What the exercise asks:
Start to finish, write out the entries exactly, leaving the pictures aside.

(Records contained in a dataset)

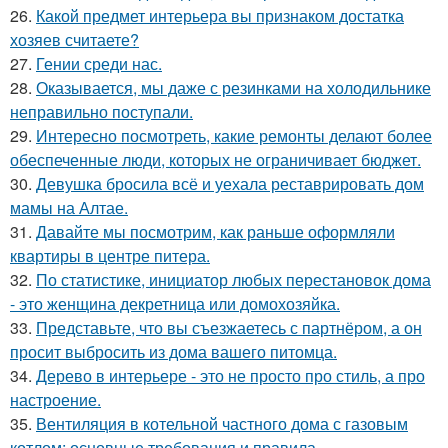
26.
Какой предмет интерьера вы признаком достатка
хозяев считаете?
27.
Гении среди нас.
28.
Оказывается, мы даже с резинками на холодильнике
неправильно поступали.
29.
Интересно посмотреть, какие ремонты делают более
обеспеченные люди, которых не ограничивает бюджет.
30.
Девушка бросила всё и уехала реставрировать дом
мамы на Алтае.
31.
Давайте мы посмотрим, как раньше оформляли
квартиры в центре питера.
32.
По статистике, инициатор любых перестановок дома
- это женщина декретница или домохозяйка.
33.
Представьте, что вы съезжаетесь с партнёром, а он
просит выбросить из дома вашего питомца.
34.
Дерево в интерьере - это не просто про стиль, а про
настроение.
35.
Вентиляция в котельной частного дома с газовым
котлом: основные требования и правила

Written answer:
26.
Какой предмет интерьера вы признаком достатка
хозяев считаете?
27.
Гении среди нас.
28.
Оказывается, мы даже с резинками на холодильнике
неправильно поступали.
29.
Интересно посмотреть, какие ремонты делают более
обеспеченные люди, которых не ограничивает бюджет.
30.
Девушка бросила всё и уехала реставрировать дом
мамы на Алтае.
31.
Давайте мы посмотрим, как раньше оформляли
квартиры в центре питера.
32.
По статистике, инициатор любых перестановок дома
- это женщина декретница или домохозяйка.
33.
Представьте, что вы съезжаетесь с партнёром, а он
просит выбросить из дома вашего питомца.
34.
Дерево в интерьере - это не просто про стиль, а про
настроение.
35.
Вентиляция в котельной частного дома с газовым
котлом: основные требования и правила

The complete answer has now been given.